• **Your instructions**: An exact copy is needed of the lines in the entries below from the line with "Weiter lesen könnt Ihr hier……." up to and including the line with "de grabados", and of nothing else. Leave the pictures out.

──────── The data

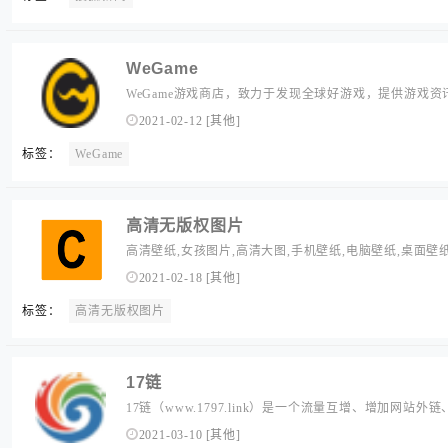
WeGame
WeGame游戏商店，致力于发现全球好游戏，提供游戏
等一站式游戏服务，满足优志汉化、社交互动、稳定国服
2021-02-12
[
其他
]
全球开发者与游戏玩家，构筑玩家与开发者的沟通桥梁。
标签：
WeGame
高清无版权图片
高清壁纸,女孩图片,高清大图,手机壁纸,电脑壁纸,桌面壁纸
看的图片,风景图片,免费,免费图片,高清,高清图片,商用,图片
2021-02-18
[
其他
]
版权,分享,共享,自媒体,运营,互联网,摄影,海报,网页设计,col
标签：
高清无版权图片
17链
17链（www.1797.link）是一个流量互增、增加网
接平台,免费收录国内各行业优秀的正规网站,网站免费提
2021-03-10
[
其他
]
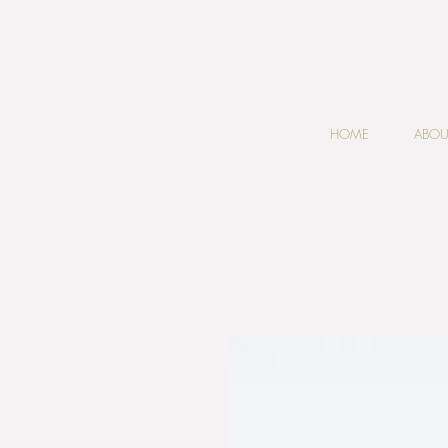
HOME
ABOU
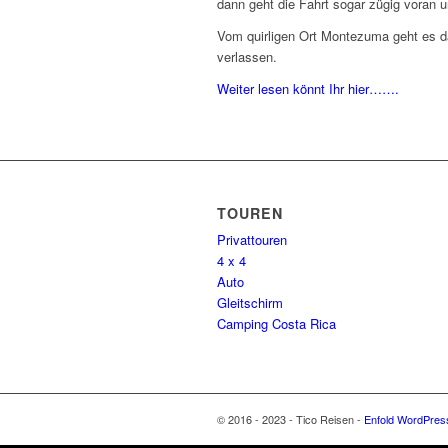
dann geht die Fahrt sogar zügig voran 
Vom quirligen Ort Montezuma geht es d
verlassen.
Weiter lesen könnt Ihr hier…….
TOUREN
Privattouren
4 x 4
Auto
Gleitschirm
Camping Costa Rica
© 2016 - 2023 - Tico Reisen -
Enfold WordPres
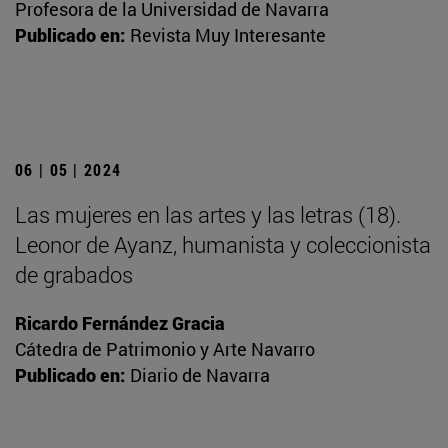
Profesora de la Universidad de Navarra
Publicado en:
Revista Muy Interesante
06 | 05 | 2024
Las mujeres en las artes y las letras (18).
Leonor de Ayanz, humanista y coleccionista
de grabados
Ricardo Fernández Gracia
Cátedra de Patrimonio y Arte Navarro
Publicado en:
Diario de Navarra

────────────────

• **Your response**:
Weiter lesen könnt Ihr hier…….
TOUREN
Privattouren
4 x 4
Auto
Gleitschirm
Camping Costa Rica
© 2016 - 2023 - Tico Reisen -
Enfold WordPres
Profesora de la Universidad de Navarra
Publicado en:
Revista Muy Interesante
06 | 05 | 2024
Las mujeres en las artes y las letras (18).
Leonor de Ayanz, humanista y coleccionista
de grabados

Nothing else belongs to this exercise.